PROVIDED RECORDS section start

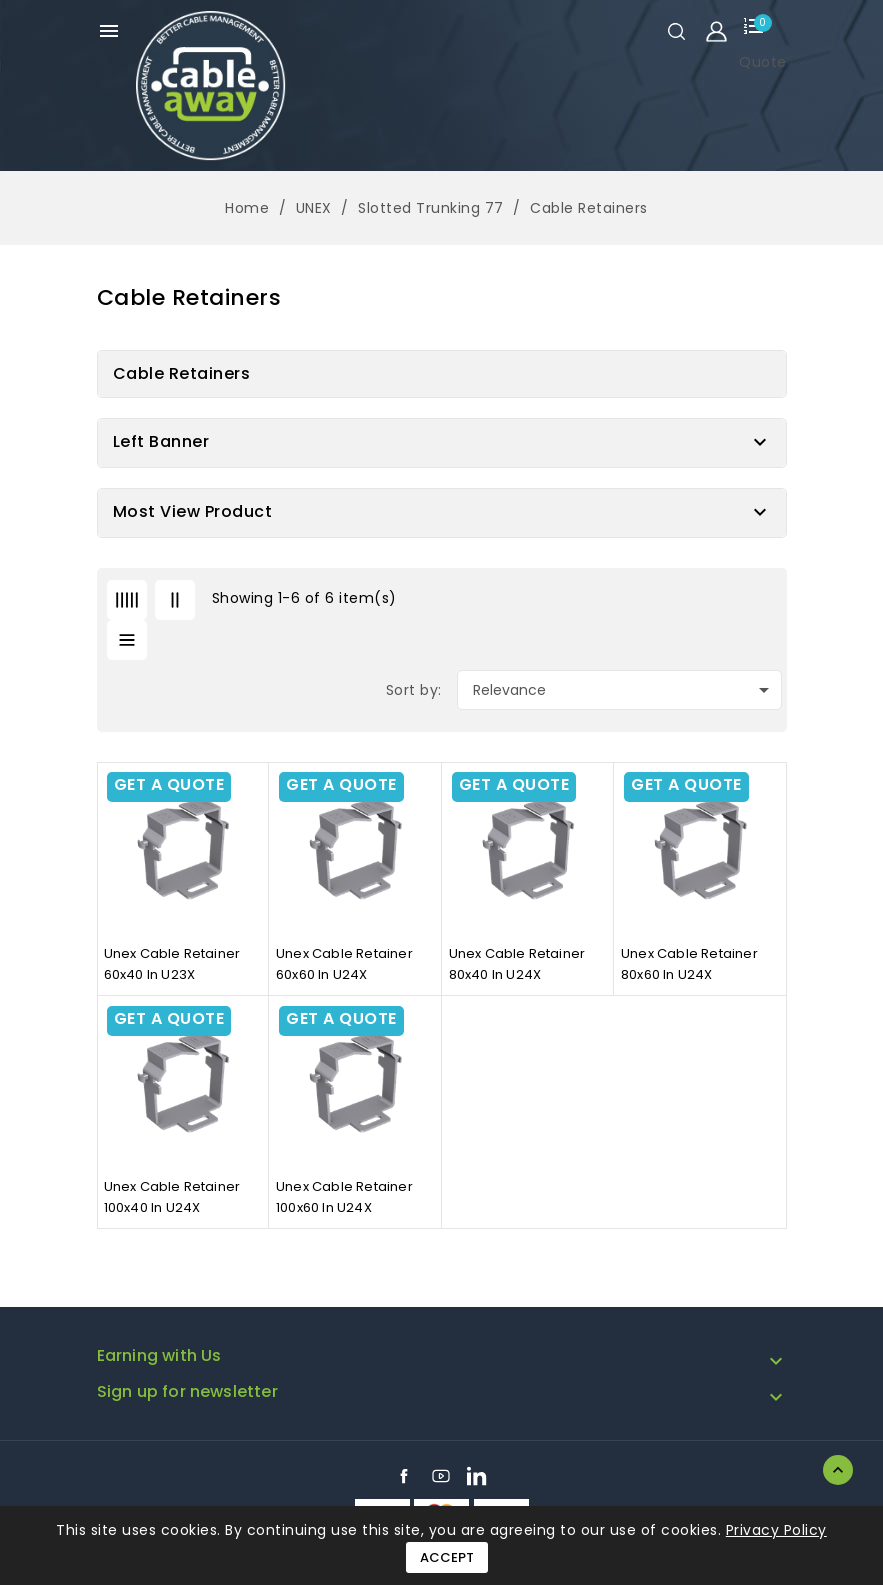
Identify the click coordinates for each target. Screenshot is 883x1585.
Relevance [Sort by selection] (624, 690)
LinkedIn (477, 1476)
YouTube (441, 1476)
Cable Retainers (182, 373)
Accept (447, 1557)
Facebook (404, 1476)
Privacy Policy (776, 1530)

PROVIDED RECORDS section end

Exactly as they appear above, give the records again, without their pictures.

## RESULT OF THE EXERCISE
Identify the click coordinates for each target. Screenshot is 883x1585.
Relevance [Sort by selection] (624, 690)
LinkedIn (477, 1476)
YouTube (441, 1476)
Cable Retainers (182, 373)
Accept (447, 1557)
Facebook (404, 1476)
Privacy Policy (776, 1530)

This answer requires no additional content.